Il fait frais, il fait froid, un peu comme mon verre, un peu comme moi. Le mercure doucement descend un peu comme mes verres, un peu indécents. À la recherche de chaleur, à la recherche d’un toit, de toi, de moi, je ne sais pas. Je m’assois sur un tabouret, tout bourré, sentant un peu la fumée, sans feu. Je recommence à outrance, en espérant que ça change, en espérant toi que je ne connais pas. Il est dans tes yeux le feu, sans fumée, sans moi. Il brille de mille feux, sans fumée, sans bois. Je bois, sans fumée avec ce feu à côté de moi, dans tes yeux, je le veux, je le vois, je le bois. Je me vide à verre plein et je me plains à verre vide.

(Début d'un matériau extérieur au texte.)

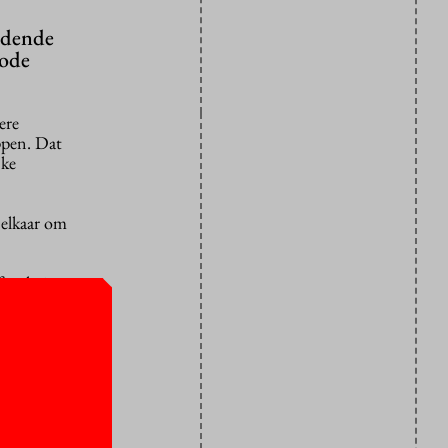
jdende
dode
ere
ppen. Dat
jke
 elkaar om
aculteit
zal aan de
 de rector.
s als
er werd werk
ie, een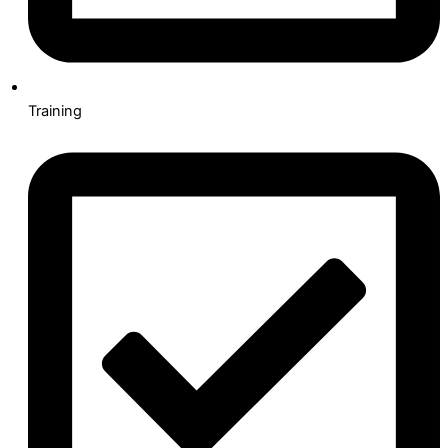
Training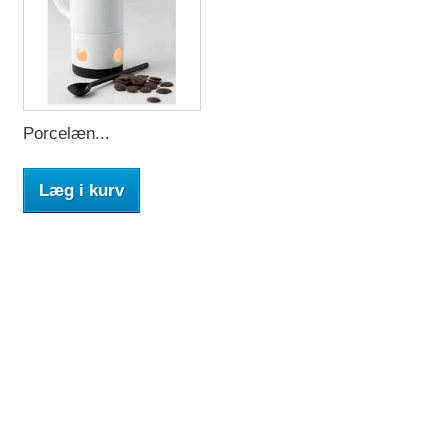
Porcelæn...
Læg i kurv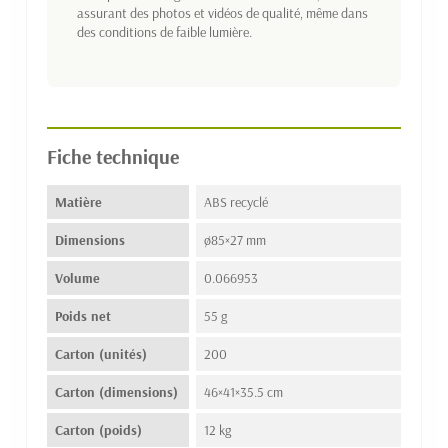
assurant des photos et vidéos de qualité, même dans
des conditions de faible lumière.
Fiche technique
Matière
ABS recyclé
Dimensions
ø85×27 mm
Volume
0.066953
Poids net
55 g
Carton (unités)
200
Carton (dimensions)
46×41×35.5 cm
Carton (poids)
12 kg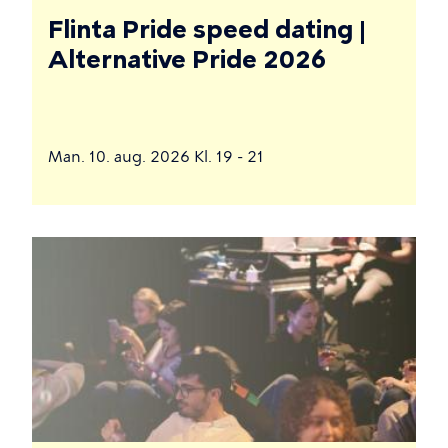
Flinta Pride speed dating |
Alternative Pride 2026
Man. 10. aug. 2026 Kl. 19 - 21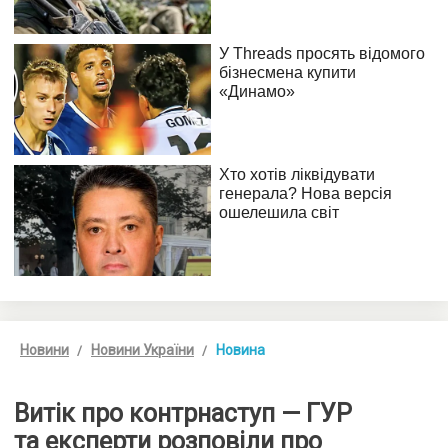
Новини
Новини України
Новина
Витік про контрнаступ — ГУР
та експерти розповіли про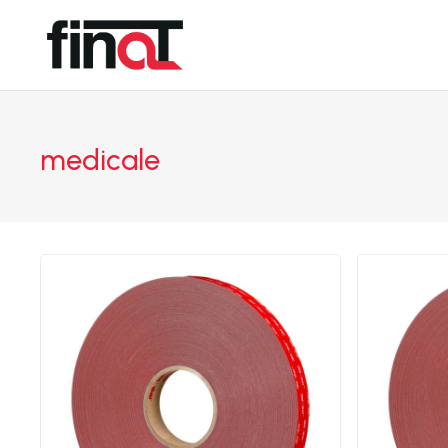
medicale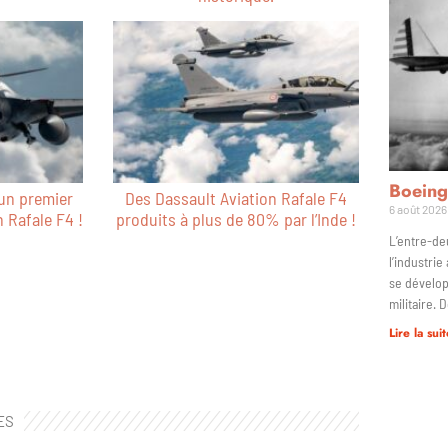
Boeing
un premier
Des Dassault Aviation Rafale F4
6 août 2026
n Rafale F4 !
produits à plus de 80% par l’Inde !
L’entre-de
l’industrie
se dévelop
militaire. 
Lire la suit
ES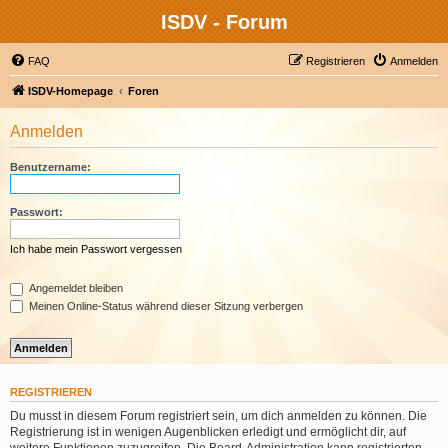
ISDV - Forum
FAQ
Registrieren
Anmelden
ISDV-Homepage
Foren
Anmelden
Benutzername:
Passwort:
Ich habe mein Passwort vergessen
Angemeldet bleiben
Meinen Online-Status während dieser Sitzung verbergen
REGISTRIEREN
Du musst in diesem Forum registriert sein, um dich anmelden zu können. Die
Registrierung ist in wenigen Augenblicken erledigt und ermöglicht dir, auf
weitere Funktionen zuzugreifen. Die Board-Administration kann registrierten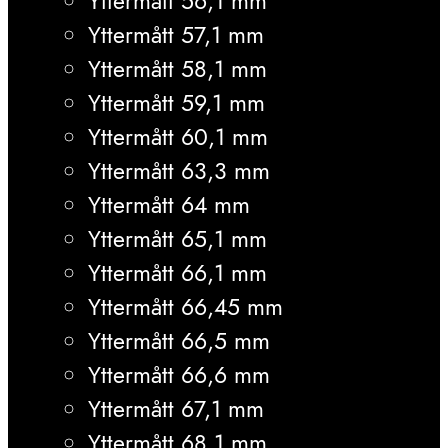
Yttermått 56,1 mm
Yttermått 57,1 mm
Yttermått 58,1 mm
Yttermått 59,1 mm
Yttermått 60,1 mm
Yttermått 63,3 mm
Yttermått 64 mm
Yttermått 65,1 mm
Yttermått 66,1 mm
Yttermått 66,45 mm
Yttermått 66,5 mm
Yttermått 66,6 mm
Yttermått 67,1 mm
Yttermått 68,1 mm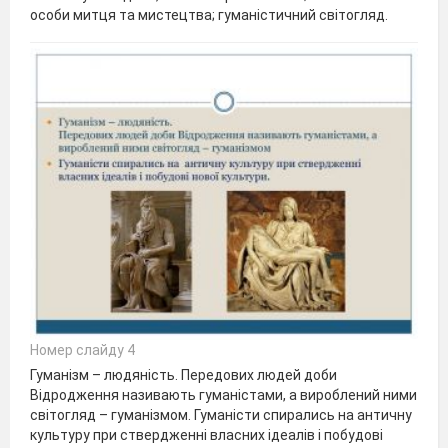
особи митця та мистецтва; гуманістичний світогляд.
Номер слайду 4
Гуманізм – людяність. Передових людей доби
Відродження називають гуманістами, а вироблений ними
світогляд – гуманізмом. Гуманісти спирались на античну
культуру при ствердженні власних ідеалів і побудові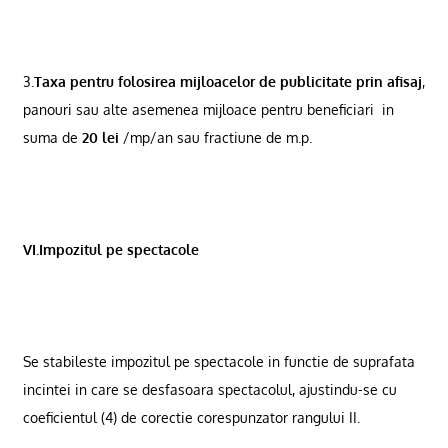
3.
Taxa pentru folosirea mijloacelor de publicitate prin afisaj
,
panouri sau alte asemenea mijloace pentru beneficiari
in
suma de
20 lei
/mp/an sau fractiune de m.p.
VI.Impozitul pe spectacole
Se stabileste impozitul pe spectacole in functie de suprafata
incintei in care se desfasoara spectacolul, ajustindu-se cu
coeficientul (4) de corectie corespunzator rangului II.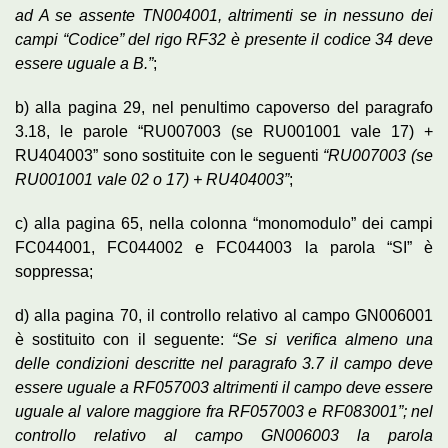
ad A se assente TN004001, altrimenti se in nessuno dei
campi “Codice” del rigo RF32 è presente il codice 34 deve
essere uguale a B.”
;
b) alla pagina 29, nel penultimo capoverso del paragrafo
3.18, le parole “RU007003 (se RU001001 vale 17) +
RU404003” sono sostituite con le seguenti
“RU007003 (se
RU001001 vale 02 o 17) + RU404003”
;
c) alla pagina 65, nella colonna “monomodulo” dei campi
FC044001, FC044002 e FC044003 la parola “SI” è
soppressa;
d) alla pagina 70, il controllo relativo al campo GN006001
è sostituito con il seguente:
“Se si verifica almeno una
delle condizioni descritte nel paragrafo 3.7 il campo deve
essere uguale a RF057003 altrimenti il campo deve essere
uguale al valore maggiore fra RF057003 e RF083001”; nel
controllo relativo al campo GN006003 la parola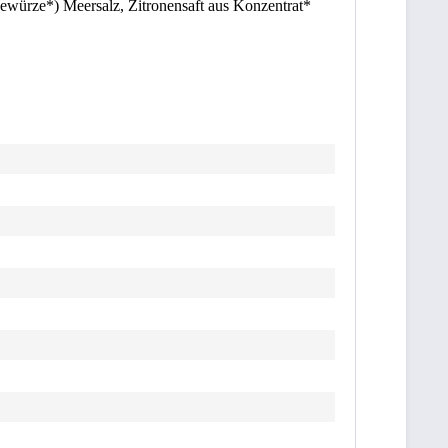
ewürze*) Meersalz, Zitronensaft aus Konzentrat*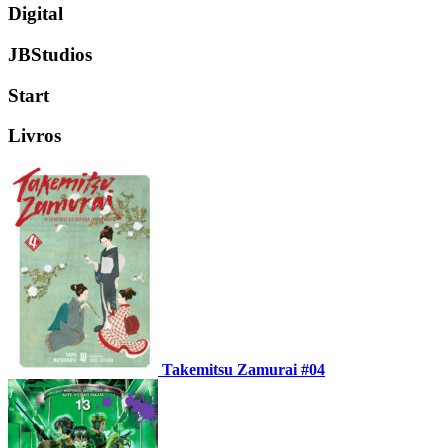
Digital
JBStudios
Start
Livros
Takemitsu Zamurai #04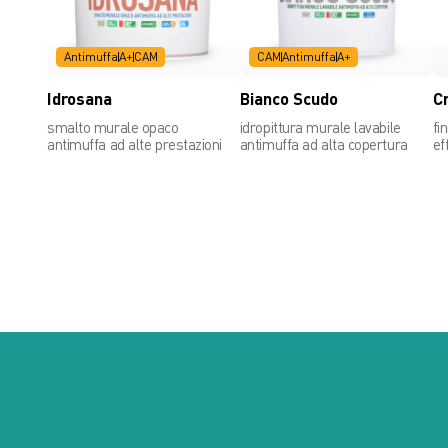
Antimuffa
A+
CAM
CAM
Antimuffa
A+
Idrosana
Bianco Scudo
C
smalto murale opaco
idropittura murale lavabile
fi
antimuffa ad alte prestazioni
antimuffa ad alta copertura
ef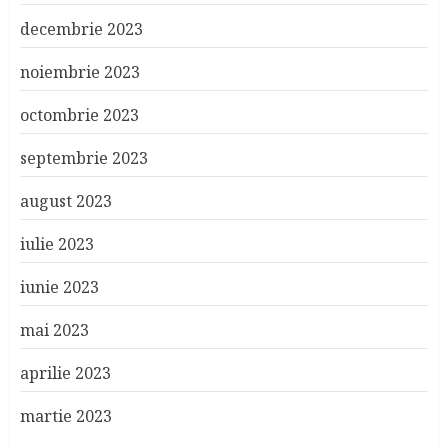
decembrie 2023
noiembrie 2023
octombrie 2023
septembrie 2023
august 2023
iulie 2023
iunie 2023
mai 2023
aprilie 2023
martie 2023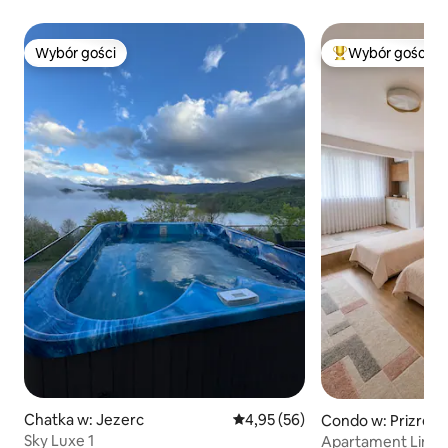
Wybór gości
Wybór gości
Wybór gości
Najpopularniejsze
Chatka w: Jezerc
Średnia ocena: 4,95 na 5, liczba
4,95 (56)
Condo w: Prizren
Sky Luxe 1
Apartament Lina P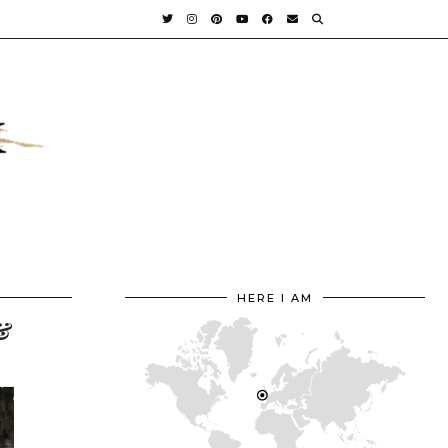
HERE I AM
&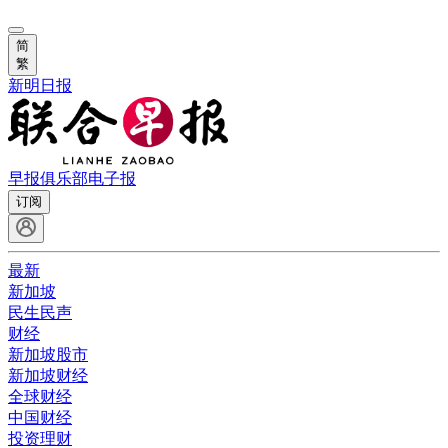
简
繁
新明日报
早报俱乐部
电子报
订阅
最新
新加坡
民生民声
财经
新加坡股市
新加坡财经
全球财经
中国财经
投资理财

J’ai cette tendance et je recommence, j’ai du rythme à outrance. Je ne tente jamais ma chance. Je n’ai peut-être pas assez froid. Ou peut-être trop froid, le coeur gelé, sans haut-le-coeur, encore, mais sans être sans coeur. J’ai pris froid quelquefois, quelque part ou quelqu’un, il y a quelque temps, je ne sais plus pourquoi, mais j’ai froid. Puis je pense à toi, souvent sans vraiment prendre le temps, parce que ça arrive, sans que je sois toujours ivre. Quand mes yeux tombent dans les tiens, au lieu de t’embrasser je bois chaque fois sans fin. Mes lèvres se taisent à tort. Puis viens le temps où tout ceci prend fin, où je paie en vain et où je m’en vais. Dehors je vais, il fait toujours froid, mais beaucoup moins que moi. J’ivre au lieu de vivre sans savoir ce qui m’arrive. Quelque chose fond ou je confonds à boire tous ces fonds sans fin, toujours je me retiens.